RECORDS SUPPLIED =
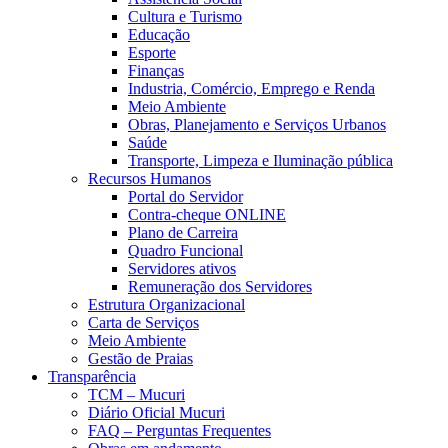
Cultura e Turismo
Educação
Esporte
Finanças
Industria, Comércio, Emprego e Renda
Meio Ambiente
Obras, Planejamento e Serviços Urbanos
Saúde
Transporte, Limpeza e Iluminação pública
Recursos Humanos
Portal do Servidor
Contra-cheque ONLINE
Plano de Carreira
Quadro Funcional
Servidores ativos
Remuneração dos Servidores
Estrutura Organizacional
Carta de Serviços
Meio Ambiente
Gestão de Praias
Transparência
TCM – Mucuri
Diário Oficial Mucuri
FAQ – Perguntas Frequentes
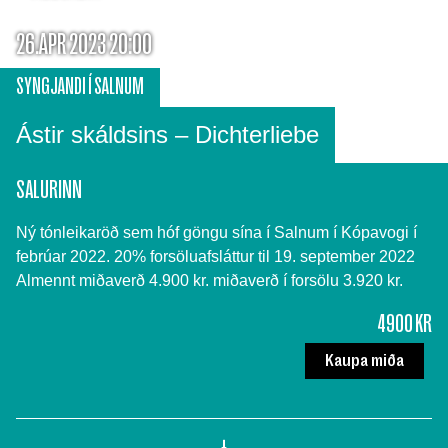
26.APR 2023 20:00
SYNGJANDI Í SALNUM
Ástir skáldsins – Dichterliebe
SALURINN
Ný tónleikaröð sem hóf göngu sína í Salnum í Kópavogi í
febrúar 2022. 20% forsöluafsláttur til 19. september 2022
Almennt miðaverð 4.900 kr. miðaverð í forsölu 3.920 kr.
4900 KR
Kaupa miða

REQUIRED WORK = Copy each line above containing the string "Serviços".

YOUR SOLUTION =
Obras, Planejamento e Serviços Urbanos
Carta de Serviços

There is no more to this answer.